I just bought the new 3-1/4 Triton router to mount in one of my router tables. It does now have a built in raiser so you can adjust the height above the table. I have a 2-1/4 Triton in the table now because when I was looking for a router the 3-1/4 was not adjustable from above the table. I bought the new 3-1/4 from sommerfeld tools at a wood show in October 09' at the Costa Mesa Wood show. 

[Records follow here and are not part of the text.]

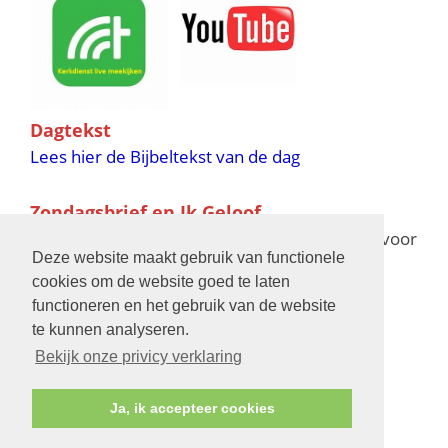
Dagtekst
Lees hier de Bijbeltekst van de dag
Zondagsbrief en Ik Geloof
Ik Geloof verschijnt 11 keer per jaar,
klik hier
voor
Deze website maakt gebruik van functionele
de verschijningsdata in 2025 en 2026
cookies om de website goed te laten
functioneren en het gebruik van de website
Bijbelschool
te kunnen analyseren.
Bekijk onze privicy verklaring
Ja, ik accepteer cookies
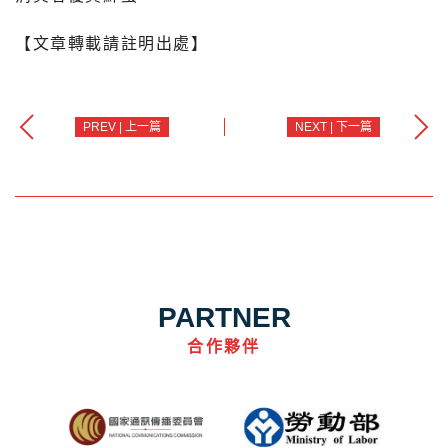
【文章轉載請註明出處】
PREV | 上一篇
NEXT | 下一篇
PARTNER
合作夥伴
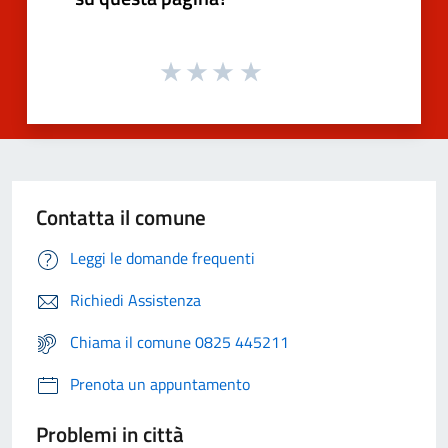
Contatta il comune
Leggi le domande frequenti
Richiedi Assistenza
Chiama il comune 0825 445211
Prenota un appuntamento
Problemi in città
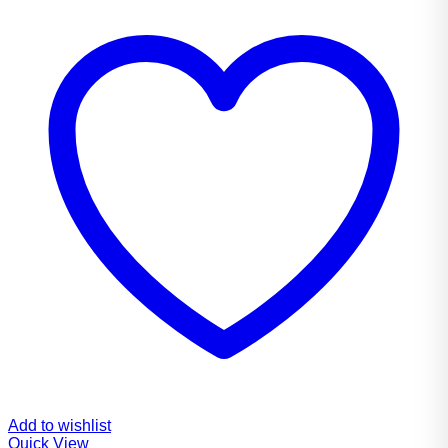
Add to wishlist
Quick View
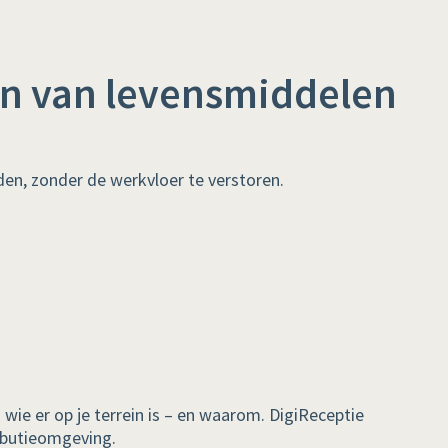
en van levensmiddelen
den, zonder de werkvloer te verstoren.
n wie er op je terrein is – en waarom. DigiReceptie
ributieomgeving.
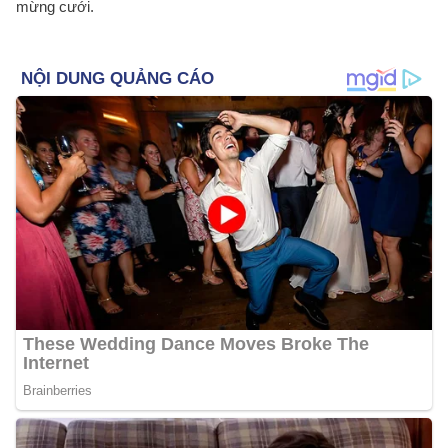
mừng cưới.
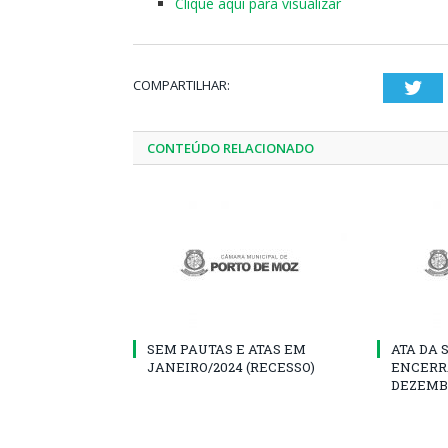
Clique aqui para visualizar
COMPARTILHAR:
Twi
CONTEÚDO RELACIONADO
SEM PAUTAS E ATAS EM
ATA DA 
JANEIRO/2024 (RECESSO)
ENCERR
DEZEMB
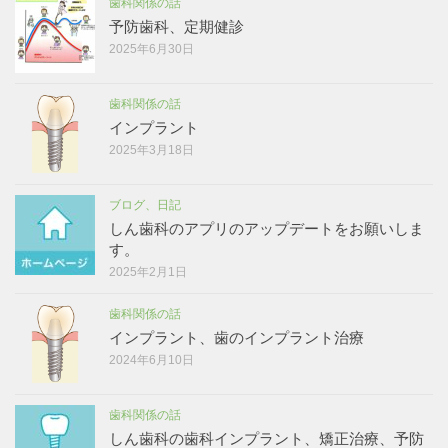
歯科関係の話
予防歯科、定期健診
2025年6月30日
歯科関係の話
インプラント
2025年3月18日
ブログ、日記
しん歯科のアプリのアップデートをお願いしま
す。
2025年2月1日
歯科関係の話
インプラント、歯のインプラント治療
2024年6月10日
歯科関係の話
しん歯科の歯科インプラント、矯正治療、予防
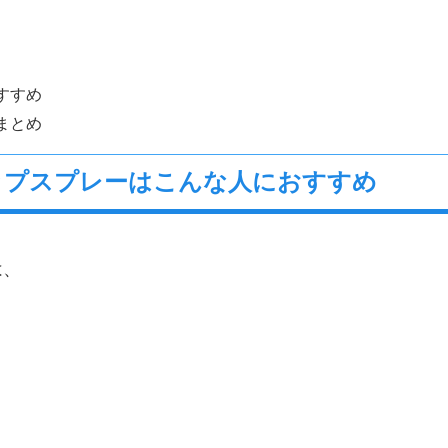
すすめ
まとめ
アップスプレーはこんな人におすすめ
は、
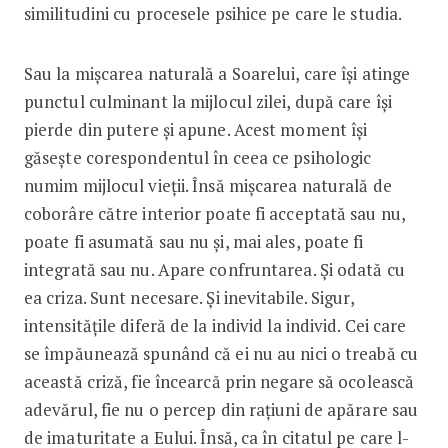
similitudini cu procesele psihice pe care le studia.
Sau la mișcarea naturală a Soarelui, care își atinge
punctul culminant la mijlocul zilei, după care își
pierde din putere și apune. Acest moment își
găsește corespondentul în ceea ce psihologic
numim mijlocul vieții. Însă mișcarea naturală de
coborâre către interior poate fi acceptată sau nu,
poate fi asumată sau nu și, mai ales, poate fi
integrată sau nu. Apare confruntarea. Și odată cu
ea criza. Sunt necesare. Și inevitabile. Sigur,
intensitățile diferă de la individ la individ. Cei care
se împăunează spunând că ei nu au nici o treabă cu
această criză, fie încearcă prin negare să ocolească
adevărul, fie nu o percep din rațiuni de apărare sau
de imaturitate a Eului. Însă, ca în citatul pe care l-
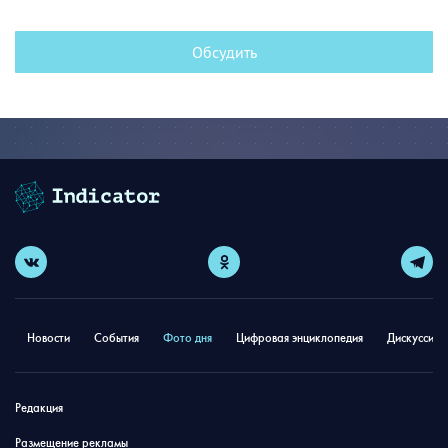
Обсудить
Новости
События
Фото дня
Цифровая энциклопедия
Дискуссион
Редакция
Размещение рекламы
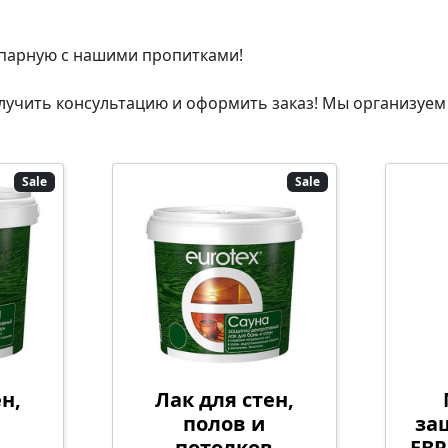
парную с нашими пропитками!
лучить консультацию и оформить заказ! Мы организуем д
Sale
Sale
н,
Лак для стен,
полов и
за
потолков
ЕВР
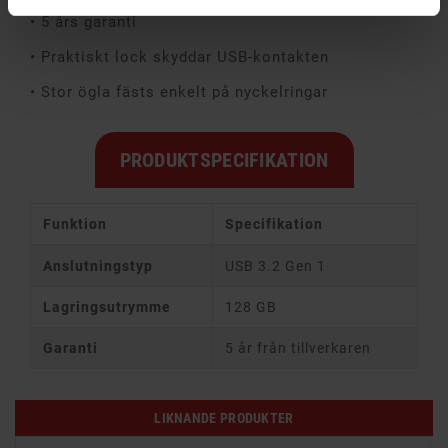
• 5 års garanti
• Praktiskt lock skyddar USB-kontakten
• Stor ögla fästs enkelt på nyckelringar
PRODUKTSPECIFIKATION
Funktion
Specifikation
Anslutningstyp
USB 3.2 Gen 1
Lagringsutrymme
128 GB
Garanti
5 år från tillverkaren
LIKNANDE PRODUKTER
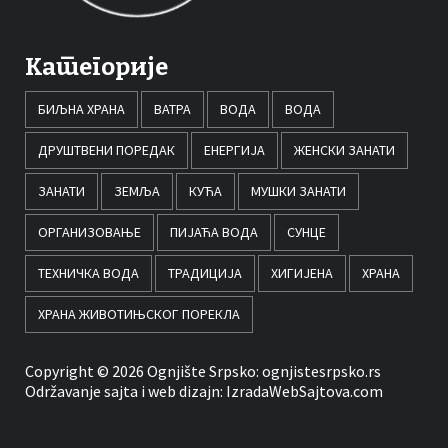
Категорије
БИЉНА ХРАНА
ВАТРА
ВОДА
ВОДА
ДРУШТВЕНИ ПОРЕДАК
ЕНЕРГИЈА
ЖЕНСКИ ЗАНАТИ
ЗАНАТИ
ЗЕМЉА
КУЋА
МУШКИ ЗАНАТИ
ОРГАНИЗОВАЊЕ
ПИЈАЋА ВОДА
СУНЦЕ
ТЕХНИЧКА ВОДА
ТРАДИЦИЈА
ХИГИЈЕНА
ХРАНА
ХРАНА ЖИВОТИЊСКОГ ПОРЕКЛА
Copyright © 2026 Ognjište Srpsko:
ognjistesrpsko.rs
Održavanje sajta i web dizajn:
IzradaWebSajtova.com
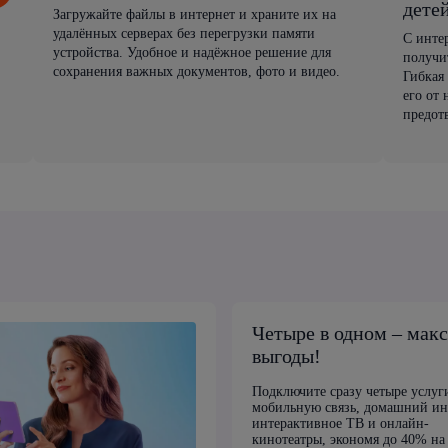
дете
Загружайте файлы в интернет и храните их на
удалённых серверах без перегрузки памяти
С инте
устройства. Удобное и надёжное решение для
получи
сохранения важных документов, фото и видео.
Гибкая
его от
предот
Четыре в одном – мак
выгоды!
Подключите сразу четыре услуг
мобильную связь, домашний ин
интерактивное ТВ и онлайн-
кинотеатры, экономя до 40% на 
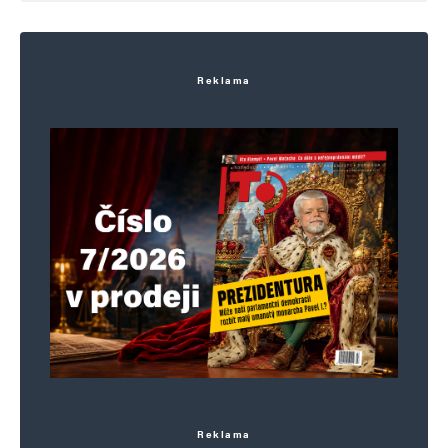
Informujte mě o nových komentářích e-mailem.
Informujte mě o nových příspěvcích e-mailem.
Reklama
Alternative:
Reklama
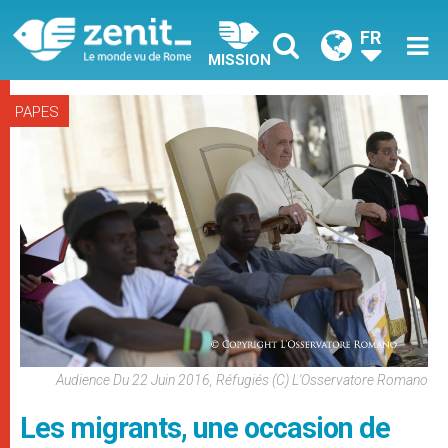
FR
MISSION
PAPES
Audience Du 22 Juin 2016, Réfugiés (c) L'Osservatore Romano
Les migrants, une occasion de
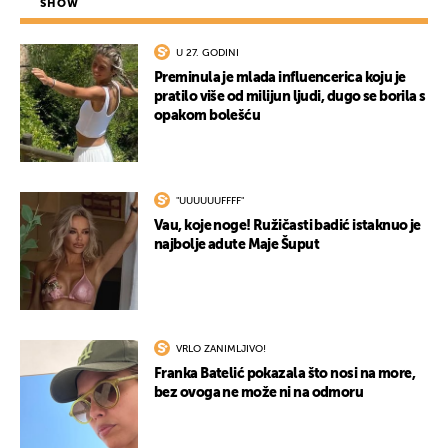
SHOW
U 27. GODINI
Preminula je mlada influencerica koju je
pratilo više od milijun ljudi, dugo se borila s
opakom bolešću
"UUUUUUFFFF"
Vau, koje noge! Ružičasti badić istaknuo je
najbolje adute Maje Šuput
VRLO ZANIMLJIVO!
Franka Batelić pokazala što nosi na more,
bez ovoga ne može ni na odmoru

They told me it has the same bolt pattern as the 2-1/4 that in there now. The only thing I would have to do is use the base plate as a template to drill a new access hole for the winder handle.


----------



## gallianp (Oct 13, 2009)

I purchased the Triton 3-1/4 from Woodcraft on suggestion from their tech person. ($179.) when it arrived it DID NOT have the raiser. Called the tech person he apologized.
The call was Friday -- he was going to talk with sales and I am now waiting (Monday) to see what they are going to do... an apology does not equal a raiser. I really tried to my info straight before ordering! Woodcraft is going to bait and which me again!!! :stop:


----------



## gallianp (Oct 13, 2009)

gallianp said:


> I purchased the Triton 3-1/4 from Woodcraft on suggestion from their tech person. ($179.) when it arrived it DID NOT have the raiser. Called the tech person he apologized.
> The call was Friday -- he was going to talk with sales and I am now waiting (Monday) to see what they are going to do... an apology does not equal a raiser. I really tried to my info straight before ordering! Woodcraft is going to bait and which me again!!! :stop:


I have received an email from Woodcraft! They have "done me right". New router on the way to me with above table handle. Return FedEx label also.. Check the status and it still says processing so maybe it will ship!


----------